Abatement — Asbestos abatement means any activity that disturbs asbestos−containing material. Some of the activities included are:  

  • repair, enclosure, encapsulation, or removal of asbestos−containing material 
  • repair, operation, service, maintenance, renovation or demolition of any part of a facility where ACM or suspect ACM is present.

Asbestos — The generic name used for a group of naturally occurring mineral silicate fibers of the serpentine and amphibole series, displaying similar physical characteristics although differing in composition. Wisconsin DHS defines it as "chrysotile, crocidolite, amosite, fibrous tremolite, fibrous actinolite or fibrous anthophyllite."

ACM — “ACM” or "Asbestos-containing material" means a material or product that contains more than 1% of asbestos.

Class — The OSHA asbestos construction standard establishes a classification system for asbestos construction work that spells out mandatory, simple, technological work practices that employers must follow to reduce worker exposures. Under this system, the following four classes of construction work are matched with increasingly stringent control requirements.

  • Class I asbestos work is the most potentially hazardous class of asbestos jobs. This work involves the removal of asbestos-containing thermal system insulation and sprayed-on or troweled-on surfacing materials. Employers must presume that thermal system insulation and surfacing material found in pre-1981 construction is ACM. That presumption, however, is rebuttable. If you believe that the surfacing material or thermal system insulation is not ACM, the OSHA standard specifies the means that you must use to rebut that presumption. Thermal system insulation includes ACM applied to pipes, boilers, tanks, ducts, or other structural components to prevent heat loss or gain. Surfacing materials include decorative plaster on ceilings and walls; acoustical materials on decking, walls, and ceilings; and fireproofing on structural members.
  • Class II work includes the removal of other types of ACM that are not thermal system insulation such as resilient flooring and roofing materials. Examples of Class II work include removal of asbestos-containing floor or ceiling tiles, siding, roofing, or transite panels.
  • Class III asbestos work includes repair and maintenance operations where ACM or presumed ACM (PACM) are disturbed.
  • Class IV work includes custodial activities where employees clean up asbestos-containing waste and debris produced by construction, maintenance, or repair activities. This work involves cleaning dust-contaminated surfaces, vacuuming contaminated carpets, mopping floors, and cleaning up ACM or PACM from thermal system insulation or surfacing material.

Friable asbestos−containing material — Asbestos−containing material that, when dry, can be crumbled, pulverized or reduced to powder by hand pressure, including previously non−friable asbestos−containing material when that material is damaged to the extent that when dry it may be crumbled, pulverized or reduced to powder by hand pressure.
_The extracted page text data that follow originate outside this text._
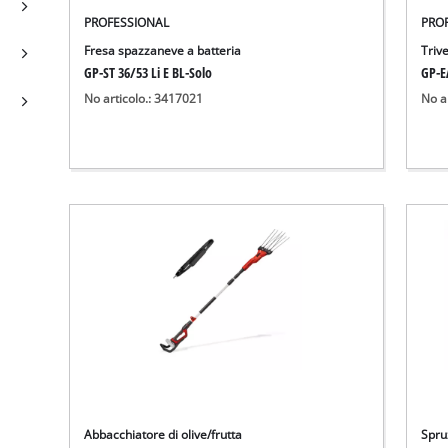
PROFESSIONAL
PRO
Fresa spazzaneve a batteria
Trive
GP-ST 36/53 Li E BL-Solo
GP-E
No articolo.: 3417021
No a
Abbacchiatore di olive/frutta
Spru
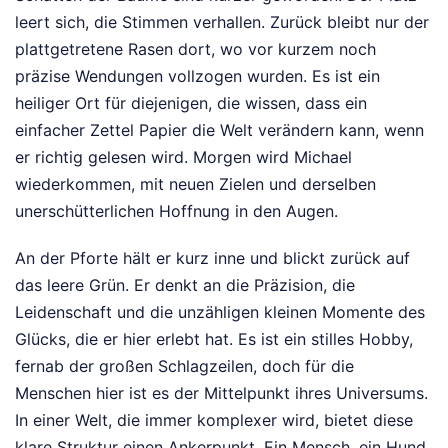
leert sich, die Stimmen verhallen. Zurück bleibt nur der
plattgetretene Rasen dort, wo vor kurzem noch
präzise Wendungen vollzogen wurden. Es ist ein
heiliger Ort für diejenigen, die wissen, dass ein
einfacher Zettel Papier die Welt verändern kann, wenn
er richtig gelesen wird. Morgen wird Michael
wiederkommen, mit neuen Zielen und derselben
unerschütterlichen Hoffnung in den Augen.
An der Pforte hält er kurz inne und blickt zurück auf
das leere Grün. Er denkt an die Präzision, die
Leidenschaft und die unzähligen kleinen Momente des
Glücks, die er hier erlebt hat. Es ist ein stilles Hobby,
fernab der großen Schlagzeilen, doch für die
Menschen hier ist es der Mittelpunkt ihres Universums.
In einer Welt, die immer komplexer wird, bietet diese
klare Struktur einen Ankerpunkt. Ein Mensch, ein Hund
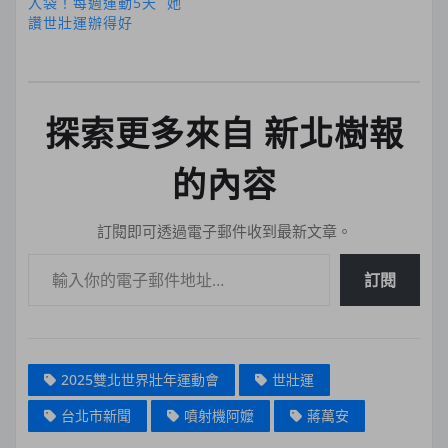
入袋！每週運動5天 她
讚世壯運辦得好
探索更多來自 新北樹報
的內容
訂閱即可透過電子郵件收到最新文章。
輸入你的電子郵件地址…
訂閱
2025雙北世界壯年運動會
世壯運
台北市新聞
噴射機阿嬤
蔣萬安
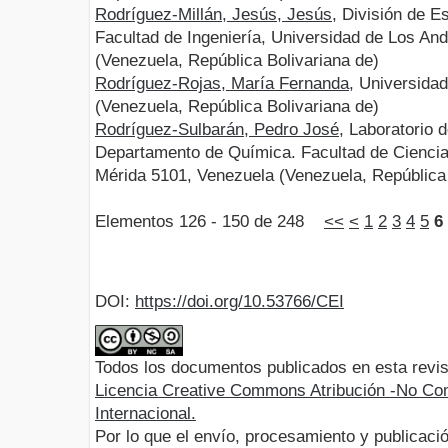
Rodríguez-Millán, Jesús, Jesús
, División de E
Facultad de Ingeniería, Universidad de Los An
(Venezuela, República Bolivariana de)
Rodríguez-Rojas, María Fernanda
, Universida
(Venezuela, República Bolivariana de)
Rodríguez-Sulbarán, Pedro José
, Laboratorio d
Departamento de Química. Facultad de Ciencia
Mérida 5101, Venezuela (Venezuela, República 
Elementos 126 - 150 de 248
<<
<
1
2
3
4
5
6
DOI:
https://doi.org/10.53766/CEI
Todos los documentos publicados en esta revis
Licencia Creative Commons Atribución -No Com
Internacional.
Por lo que el envío, procesamiento y publicació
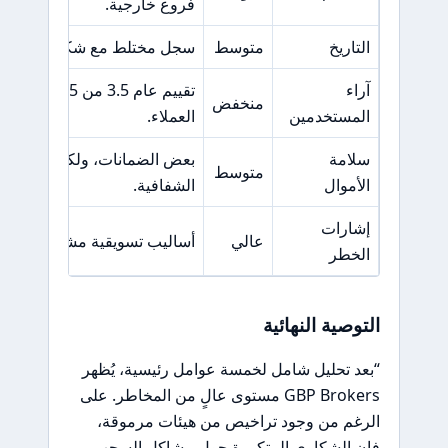
فروع خارجية.
التاريخ
متوسط
سجل مختلط مع شكاوى متكررة
آراء
تقييم عام 3.5 م
منخفض
المستخدمين
العملاء.
سلامة
بعض الضمانات، ولكن مع وجود
متوسط
الأموال
الشفافية.
إشارات
عالي
أساليب تسويقية مشبوهة ومما
الخطر
التوصية النهائية
“بعد تحليل شامل لخمسة عوامل رئيسية، يُظهر
GBP Brokers مستوى عالٍ من المخاطر. على
الرغم من وجود تراخيص من هيئات مرموقة،
فإن الشكاوى المتكررة حول مشاكل السحب،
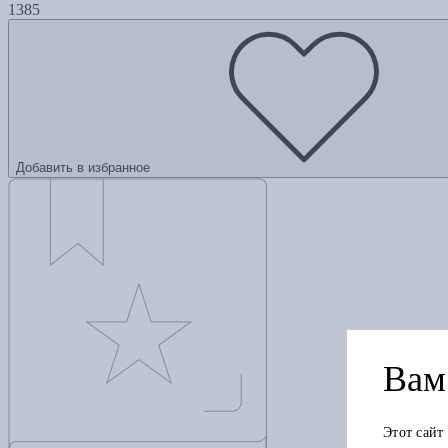
1385
Добавить в избранное
Вам 
Этот сайт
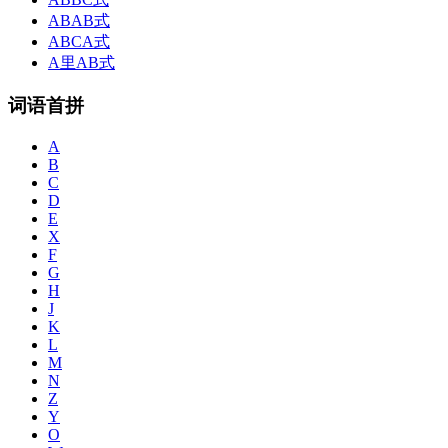
ABAB式
ABCA式
A里AB式
词语首拼
A
B
C
D
E
X
F
G
H
J
K
L
M
N
Z
Y
O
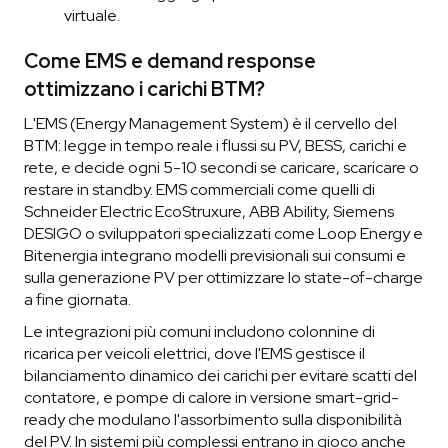
virtuale.
Come EMS e demand response
ottimizzano i carichi BTM?
L'EMS (Energy Management System) è il cervello del
BTM: legge in tempo reale i flussi su PV, BESS, carichi e
rete, e decide ogni 5-10 secondi se caricare, scaricare o
restare in standby. EMS commerciali come quelli di
Schneider Electric EcoStruxure, ABB Ability, Siemens
DESIGO o sviluppatori specializzati come Loop Energy e
Bitenergia integrano modelli previsionali sui consumi e
sulla generazione PV per ottimizzare lo state-of-charge
a fine giornata.
Le integrazioni più comuni includono colonnine di
ricarica per veicoli elettrici, dove l'EMS gestisce il
bilanciamento dinamico dei carichi per evitare scatti del
contatore, e pompe di calore in versione smart-grid-
ready che modulano l'assorbimento sulla disponibilità
del PV. In sistemi più complessi entrano in gioco anche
PACM — Acronym for "Presumed Asbestos Containing Material." PACM is defined as thermal system insulation and surfacing material found in buildings constructed no later than 1980.Occupant protection plan — Applies to buildings on which an asbestos abatement is being conducted, and the building is occupied or furnished. The occupant protection plan is a written document posted in plain sight outside each regulated area by the asbestos company performing the abatement. It describes how occupants and furnishings will be protected from exposure to asbestos fibers during the abatement. These plans are part of the requirement placed upon the asbestos company to be responsible for the protection of the health of building occupants, visitors and workers, and is enforced by the Wisconsin Department of Health Services.

Asbestos abatement

PEL — Acronym for permissible exposure limits. PELs are regulatory limits (set and enforced through OSHA regulation) on the amount or concentration of a substance in the air to protect workers against the health effects of exposure to hazardous substances. PELs are based on an 8-hour time weighted average (TWA) exposure. The PEL for asbestos (both general industry and construction) is 0.1 fiber per cubic centimeter of air as an eight (8) hour time-weighted average (TWA).
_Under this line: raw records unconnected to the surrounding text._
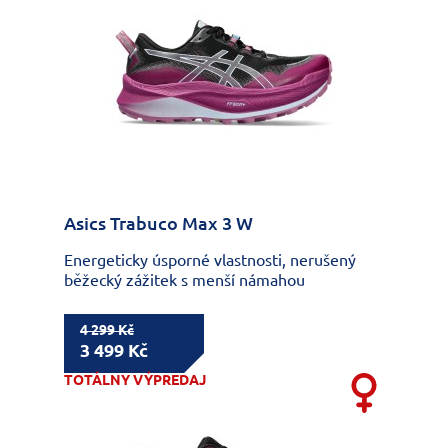
Asics Trabuco Max 3 W
Energeticky úsporné vlastnosti, nerušený
běžecký zážitek s menší námahou
4 299 Kč
3 499 Kč
TOTÁLNY VÝPREDAJ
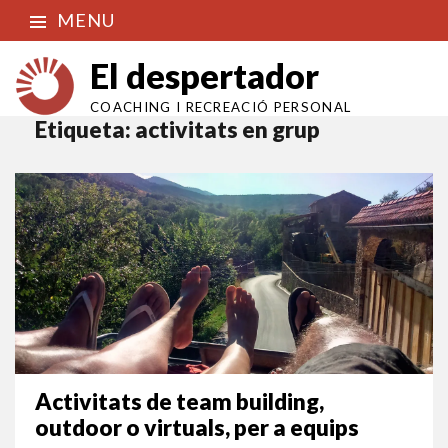
MENU
El despertador
COACHING I RECREACIÓ PERSONAL
Etiqueta:
activitats en grup
Activitats de team building,
outdoor o virtuals, per a equips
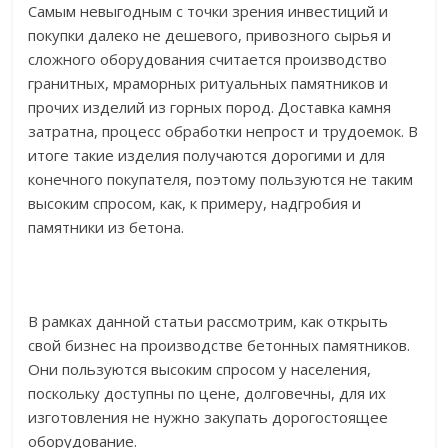
Самым невыгодным с точки зрения инвестиций и
покупки далеко не дешевого, привозного сырья и
сложного оборудования считается производство
гранитных, мраморных ритуальных памятников и
прочих изделий из горных пород. Доставка камня
затратна, процесс обработки непрост и трудоемок. В
итоге такие изделия получаются дорогими и для
конечного покупателя, поэтому пользуются не таким
высоким спросом, как, к примеру, надгробия и
памятники из бетона.
В рамках данной статьи рассмотрим, как открыть
свой бизнес на производстве бетонных памятников.
Они пользуются высоким спросом у населения,
поскольку доступны по цене, долговечны, для их
изготовления не нужно закупать дорогостоящее
оборудование.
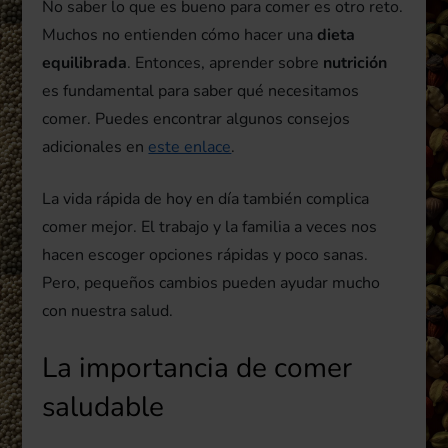
No saber lo que es bueno para comer es otro reto.
Muchos no entienden cómo hacer una
dieta
equilibrada
. Entonces, aprender sobre
nutrición
es fundamental para saber qué necesitamos
comer. Puedes encontrar algunos consejos
adicionales en
este enlace
.
La vida rápida de hoy en día también complica
comer mejor. El trabajo y la familia a veces nos
hacen escoger opciones rápidas y poco sanas.
Pero, pequeños cambios pueden ayudar mucho
con nuestra salud.
La importancia de comer
saludable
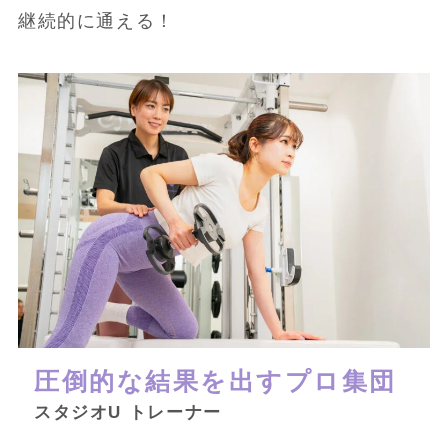
継続的に通える！
圧倒的な結果を出すプロ集団
スタジオU トレーナー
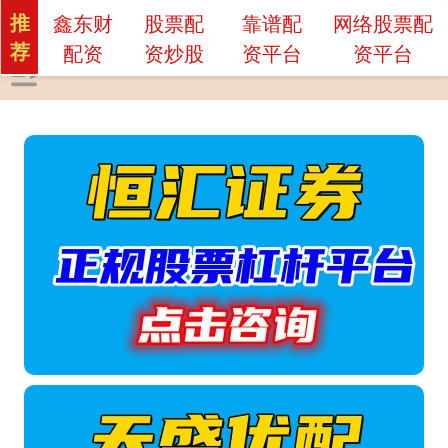
推
鑫东财
股票配
靠谱配
网络股票配
荐
配资
资炒股
资平台
资平台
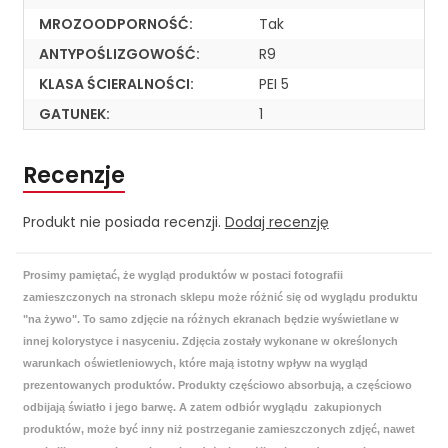
MROZOODPORNOŚĆ:
Tak
ANTYPOŚLIZGOWOŚĆ:
R9
KLASA ŚCIERALNOŚCI:
PEI 5
GATUNEK:
1
Recenzje
Produkt nie posiada recenzji.
Dodaj recenzję
Prosimy pamiętać, że wygląd produktów w postaci fotografii
zamieszczonych na stronach sklepu może różnić się od wyglądu produktu
"na żywo". To samo zdjęcie na różnych ekranach będzie wyświetlane w
innej kolorystyce i nasyceniu. Zdjęcia zostały wykonane w określonych
warunkach oświetleniowych, które mają istotny wpływ na wygląd
prezentowanych produktów. Produkty częściowo absorbują, a częściowo
odbijają światło i jego barwę. A zatem odbiór wyglądu zakupionych
produktów, może być inny niż postrzeganie zamieszczonych zdjęć, nawet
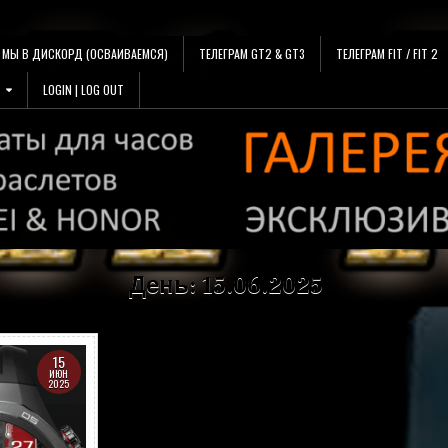
МЫ В ДИСКОРД (ОСВАИВАЕМСЯ)
ТЕЛЕГРАМ GT2 & GT3
ТЕЛЕГРАМ FIT / FIT 2
LOGIN | LOG OUT
День:
15.06.2025
15
ИЮН
2025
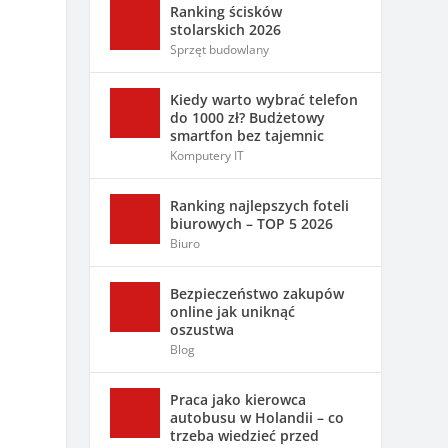
Ranking ścisków
stolarskich 2026
Sprzęt budowlany
Kiedy warto wybrać telefon
do 1000 zł? Budżetowy
smartfon bez tajemnic
Komputery IT
Ranking najlepszych foteli
biurowych – TOP 5 2026
Biuro
Bezpieczeństwo zakupów
online jak uniknąć
oszustwa
Blog
Praca jako kierowca
autobusu w Holandii – co
trzeba wiedzieć przed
Regulated area —  The area where an asbestos abatement activity is conducted, and adjoining areas where debris and waste from the asbestos abatement activity accumulate.

Suspect ACM — A non-regulatory term used by the asbestos industry to refer to any building material that is suspected of being asbestos-containing (based on appearance, usage, age of building, etc.), but has not been proven conclusively to be ACM.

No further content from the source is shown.